Post by grimblefritz on Nov 19, 2020 18:26:00 GMT -5
inputcsv is somewhat broken. I've already posted about the need to be able to define what is a quote, a delimiter, and an end of record, and also the need to parse strings and not just files.
However, the current inputcsv doesn't seem to respect the conventions of a proper CSV file format!
Note three issues.
Issue 1
As evidenced by the third row of output, inputcsv merrily ignored the EOR marker (ie, end of line) of the second input line. Instead, it read the last field of the second line and used it as the first field of the third inputcsv. And then, it continued with the first field of the third line as its next input.
Issue 2
The above illustrates that inputcsv does not do the common things of either ignoring (or consuming) extra fields beyond what are identified in the inputcsv command. Most systems will ignore (drop) any extra fields. Some (rare) systems will simply give the remainder of the input record as the last field.
Issue 3
The fourth line of output illustrates that inputcsv also doesn't know what to do when there are fewer fields in the file than are specified to inputcsv. As with the above example, it simply continues reading from the next line.
All of the above indicate to me that LB is not doing a line input and then parsing that line into fields (which is what a proper CSV parser should do.) Instead, it gives the impression that it is parsing the file directly, beginning to end, looking for the comma delimiter (respecting quotes along the way) and simply ignoring EOR.
This all combines to make inputcsv fragile, imo. And, not useful for a lot of real world cases.
I propose, as a non-breaking fix, to enhance the existing inputcsv with a command to set a strict (or proper) csv mode:
strictcsv true|false (default to false)
If set to true, then inputcsv would behave as follows:
* Respect EOR markers (ie, do a line input and then parse that)
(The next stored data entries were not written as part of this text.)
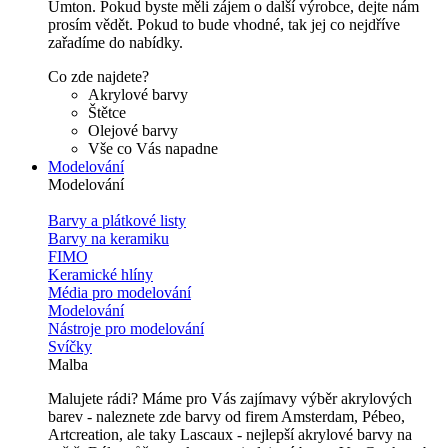
Umton. Pokud byste měli zájem o další výrobce, dejte nám
prosím vědět. Pokud to bude vhodné, tak jej co nejdříve
zařadíme do nabídky.
Co zde najdete?
Akrylové barvy
Štětce
Olejové barvy
Vše co Vás napadne
Modelování
Modelování
Barvy a plátkové listy
Barvy na keramiku
FIMO
Keramické hlíny
Média pro modelování
Modelování
Nástroje pro modelování
Svíčky
Malba
Malujete rádi? Máme pro Vás zajímavy výběr akrylových
barev - naleznete zde barvy od firem Amsterdam, Pébeo,
Artcreation, ale taky Lascaux - nejlepší akrylové barvy na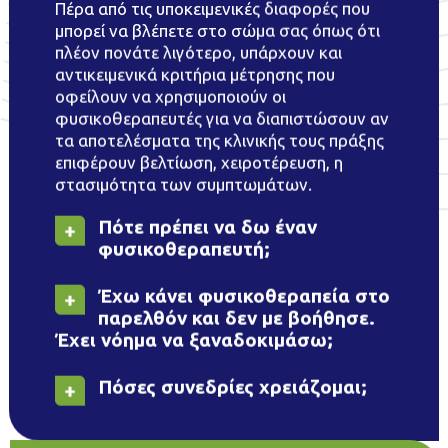
Πέρα από τις υποκειμενικές διαφορές που
μπορεί να βλέπετε στο σώμα σας όπως ότι
πλέον πονάτε λιγότερο, υπάρχουν και
αντικειμενικά κριτήρια μέτρησης που
οφείλουν να χρησιμοποιούν οι
φυσικοθεραπευτές για να διαπιστώσουν αν
τα αποτελέσματα της κλινικής τους πράξης
επιφέρουν βελτίωση, χειροτέρευση, η
στασιμότητα των συμπτωμάτων.
Πότε πρέπει να δω έναν
φυσικοθεραπευτή;
Έχω κάνει φυσικοθεραπεία στο
παρελθόν και δεν με βοήθησε.
Έχει νόημα να ξαναδοκιμάσω;
Πόσες συνεδρίες χρειάζομαι;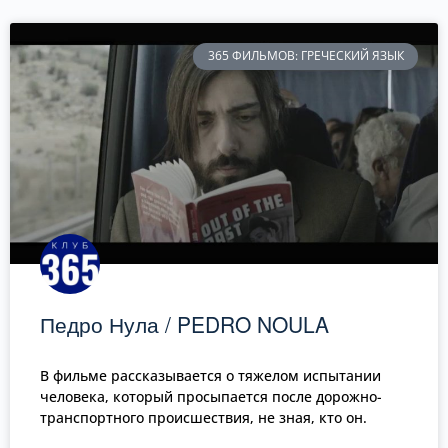
365 ФИЛЬМОВ: ГРЕЧЕСКИЙ ЯЗЫК
Педро Нула / PEDRO NOULA
В фильме рассказывается о тяжелом испытании
человека, который просыпается после дорожно-
транспортного происшествия, не зная, кто он.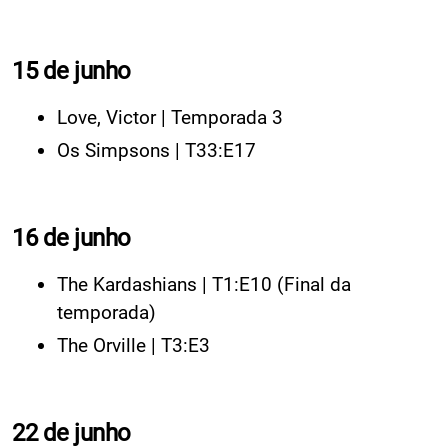
15 de junho
Love, Victor | Temporada 3
Os Simpsons | T33:E17
16 de junho
The Kardashians | T1:E10 (Final da
temporada)
The Orville | T3:E3
22 de junho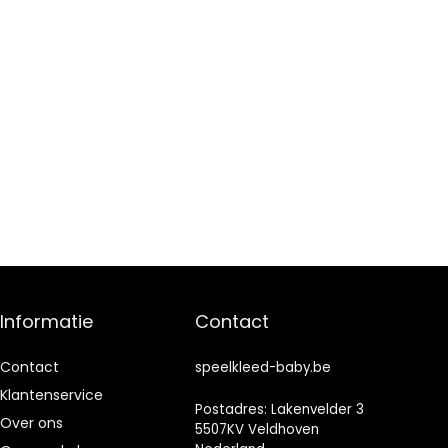
Informatie
Contact
Contact
speelkleed-baby.be
Klantenservice
Postadres: Lakenvelder 3
Over ons
5507KV Veldhoven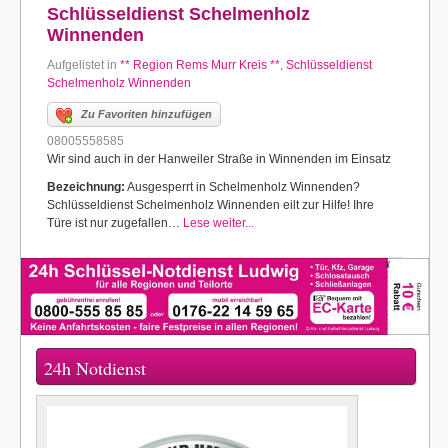
Schlüsseldienst Schelmenholz
Winnenden
Aufgelistet in
** Region Rems Murr Kreis **
,
Schlüsseldienst
Schelmenholz Winnenden
Zu Favoriten hinzufügen
08005558585
Wir sind auch in der Hanweiler Straße in Winnenden im Einsatz
Bezeichnung:
Ausgesperrt in Schelmenholz Winnenden?
Schlüsseldienst Schelmenholz Winnenden eilt zur Hilfe! Ihre
Türe ist nur zugefallen…
Lese weiter...
24h Notdienst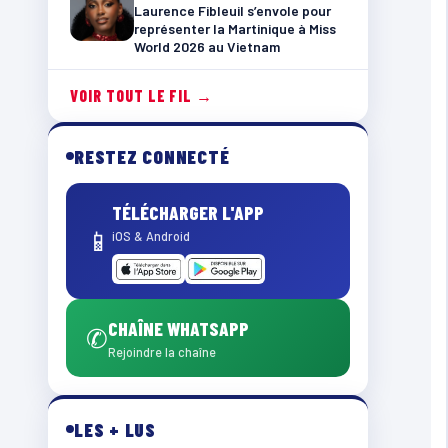
Laurence Fibleuil s’envole pour
représenter la Martinique à Miss
World 2026 au Vietnam
VOIR TOUT LE FIL →
RESTEZ CONNECTÉ
TÉLÉCHARGER L'APP
📱
iOS & Android
CHAÎNE WHATSAPP
✆
Rejoindre la chaîne
LES + LUS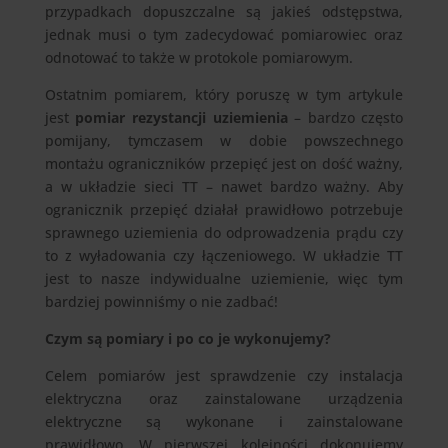
przypadkach dopuszczalne są jakieś odstępstwa,
jednak musi o tym zadecydować pomiarowiec oraz
odnotować to także w protokole pomiarowym.
Ostatnim pomiarem, który poruszę w tym artykule
jest
pomiar rezystancji uziemienia
– bardzo często
pomijany, tymczasem w dobie powszechnego
montażu ograniczników przepięć jest on dość ważny,
a w układzie sieci TT – nawet bardzo ważny. Aby
ogranicznik przepięć działał prawidłowo potrzebuje
sprawnego uziemienia do odprowadzenia prądu czy
to z wyładowania czy łączeniowego. W układzie TT
jest to nasze indywidualne uziemienie, więc tym
bardziej powinniśmy o nie zadbać!
Czym są pomiary i po co je wykonujemy?
Celem pomiarów jest sprawdzenie czy instalacja
elektryczna oraz zainstalowane urządzenia
elektryczne są wykonane i zainstalowane
prawidłowo. W pierwszej kolejności dokonujemy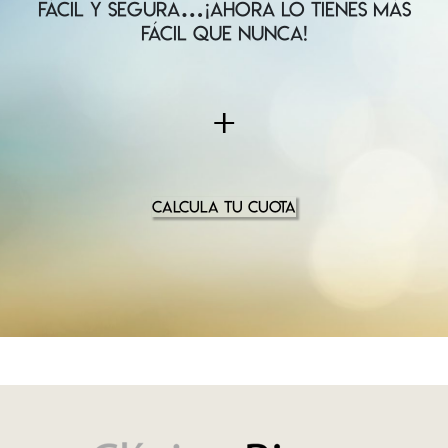
FÁCIL Y SEGURA…¡AHORA LO TIENES MÁS
FÁCIL QUE NUNCA!
+
CALCULA TU CUOTA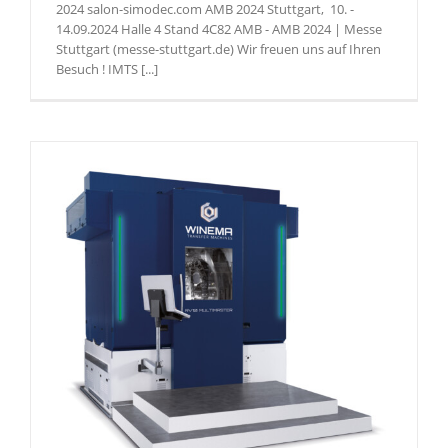
2024 salon-simodec.com AMB 2024 Stuttgart, 10. -
14.09.2024 Halle 4 Stand 4C82 AMB - AMB 2024 | Messe
Stuttgart (messe-stuttgart.de) Wir freuen uns auf Ihren
Besuch ! IMTS [...]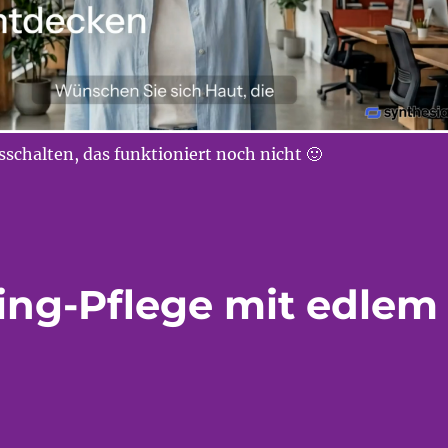
schalten, das funktioniert noch nicht 🙂
ging-Pflege mit edlem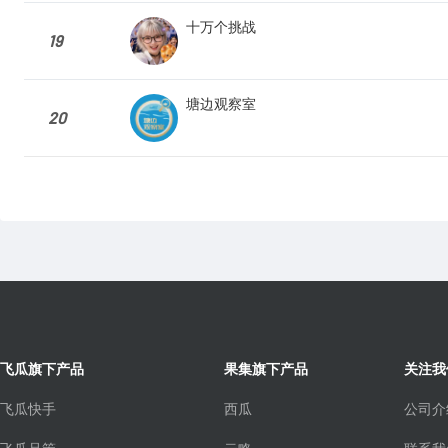
十万个挑战
19
塘边观察室
20
飞瓜旗下产品
果集旗下产品
关注我
飞瓜快手
西瓜
公司介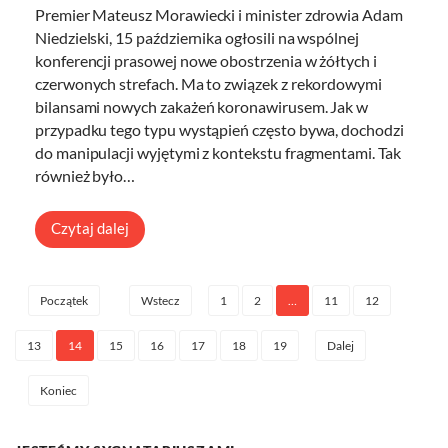
Premier Mateusz Morawiecki i minister zdrowia Adam
Niedzielski, 15 października ogłosili na wspólnej
konferencji prasowej nowe obostrzenia w żółtych i
czerwonych strefach. Ma to związek z rekordowymi
bilansami nowych zakażeń koronawirusem. Jak w
przypadku tego typu wystąpień często bywa, dochodzi
do manipulacji wyjętymi z kontekstu fragmentami. Tak
również było…
Czytaj dalej
1
2
…
11
12
Początek
Wstecz
13
14
15
16
17
18
19
Dalej
Koniec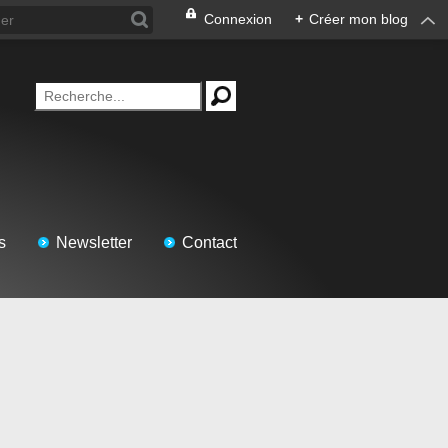
Connexion
+
Créer mon blog
s
Newsletter
Contact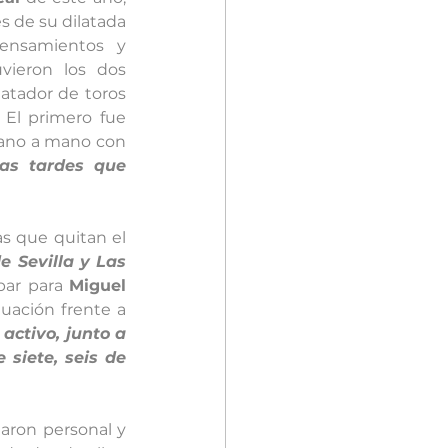
de su dilatada 
ensamientos y 
vieron los dos 
atador de toros 
. El primero fue 
, en 2018, en el recordado mano a mano con 
as tardes que 
s que quitan el 
e Sevilla
y
Las 
par para 
Miguel 
uación frente a 
 activo, junto a 
siete, seis de 
aron personal y 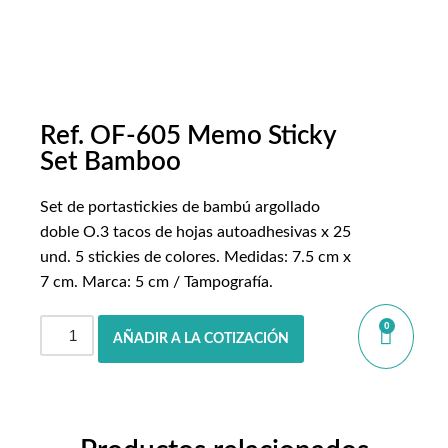
Ref. OF-605 Memo Sticky
Set Bamboo
Set de portastickies de bambú argollado
doble O.3 tacos de hojas autoadhesivas x 25
und. 5 stickies de colores. Medidas: 7.5 cm x
7 cm. Marca: 5 cm / Tampografía.
0
AÑADIR A LA COTIZACIÓN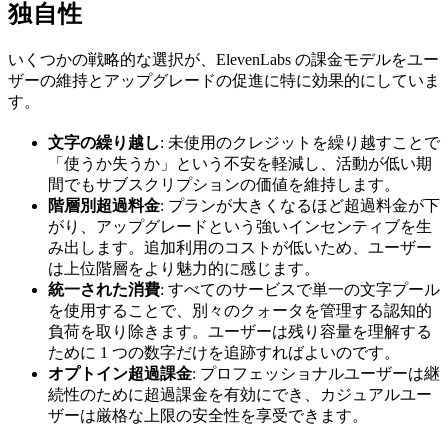
独自性
いくつかの戦略的な選択が、ElevenLabs の課金モデルをユー
ザーの維持とアップグレードの促進に特に効果的にしていま
す。
文字の繰り越し
: 未使用のクレジットを繰り越すことで
「使うか失うか」という不安を軽減し、活動が低い期
間でもサブスクリプションの価値を維持します。
階層別超過料金
: プランが大きくなるほど超過料金が下
がり、アップグレードという強いインセンティブを生
み出します。追加利用のコストが低いため、ユーザー
は上位階層をより魅力的に感じます。
統一された消費
: すべてのサービスで単一の文字プール
を使用することで、別々のクォータを管理する認知的
負荷を取り除きます。ユーザーは残り容量を理解する
ために 1 つの数字だけを追跡すればよいのです。
オプトイン超過課金
: プロフェッショナルユーザーは継
続性のために超過課金を有効にでき、カジュアルユー
ザーは厳格な上限の安全性を享受できます。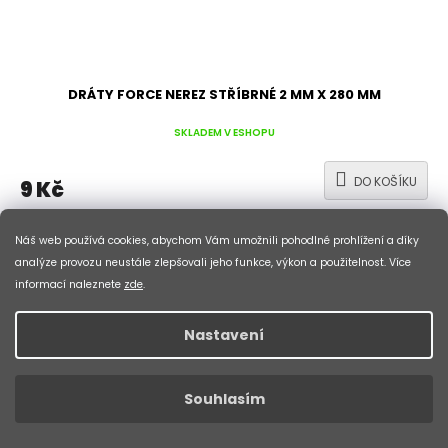
DRÁTY FORCE NEREZ STŘÍBRNÉ 2 MM X 280 MM
SKLADEM V ESHOPU
DO KOŠÍKU
9 Kč
nerez stříbrné, průměr 2 mm, délka 280 mmmateriál:
Náš web používá cookies, abychom Vám umožnili pohodlné prohlížení a díky
Sandvik Duplex - vysoce pevnostní a únavově
analýze provozu neustále zlepšovali jeho funkce, výkon a použitelnost. Více
informací naleznete
zde
.
Kód:
783284
Nastavení
Souhlasím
* If input record contains more fields than specified to inputcsv, ignore the remaining data
* If input record contains fewer fields than specified to inputcsv, set the remaining vars to null
In the second case above (more fields than vars), then an option might be to have the last inputcsv var to simply consume the rest of the record. This could be controlled via something like:
greedycsv true|false (default to false)
(An aside, it would be nice to see LB4 Windows continue development in parallel with LB5 AgnOStic - my term for multiplatform stuff - at least until LB5 is fully capable to replace LB4.)
However, the current inputcsv doesn't seem to respect the conventions of a proper CSV file format!
'contents of test.txt
'
'1,11,22,33
'2,44,55,66,zz
'3,77,88,99
'4,00
'5,bb,cc,dd
'6
open "test.txt" for input as #test
while not(eof(#test))
inputcsv #test, a$, b$, c$, d$
print "a=";a$;" b=";b$;" c=";c$;" d=";d$
wend
close #test
'resulting output
'
'a=1 b=11 c=22 d=33
'a=2 b=44 c=55 d=66
'a=zz b=3 c=77 d=88
'a=99 b=4 c=00 d=5
'a=bb b=cc c=dd d=6
Note three issues.
Issue 1
As evidenced by the third row of output, inputcsv merrily ignored the EOR marker (ie, end of line) of the second input line. Instead, it read the last field of the second line and used it as the first field of the third inputcsv. And then, it continued with the first field of the third line as its next input.
Issue 2
The above illustrates that inputcsv does not do the common things of either ignoring (or consuming) extra fields beyond what are identified in the inputcsv command. Most systems will ignore (drop) any extra fields. Some (rare) systems will simply give the remainder of the input record as the last field.
Issue 3
The fourth line of output illustrates that inputcsv also doesn't know what to do when there are fewer fields in the file than are specified to inputcsv. As with the above example, it simply continues reading from the next line.
All of the above indicate to me that LB is not doing a line input and then parsing that line into fields (which is what a proper CSV parser should do.) Instead, it gives the impression that it is parsing the file directly, beginning to end, looking for the comma delimiter (respecting quotes along the way) and simply ignoring EOR.
This all combines to make inputcsv fragile, imo. And, not useful for a lot of real world cases.
I propose, as a non-breaking fix, to enhance the existing inputcsv with a command to set a strict (or proper) csv mode:
strictcsv true|false (default to false)
If set to true, then inputcsv would behave as follows:
* Respect EOR markers (ie, do a line input and then parse that)
* If input record contains more fields than specified to inputcsv, ignore the remaining data
* If input record contains fewer fields than specified to inputcsv, set the remaining vars to null
In the second case above (more fields than vars), then an option might be to have the last inputcsv var to simply consume the rest of the record. This could be controlled via something like:
greedycsv true|false (default to false)
(An aside, it would be nice to see LB4 Windows continue development in parallel with LB5 AgnOStic - my term for multiplatform stuff - at least until LB5 is fully capable to replace LB4.)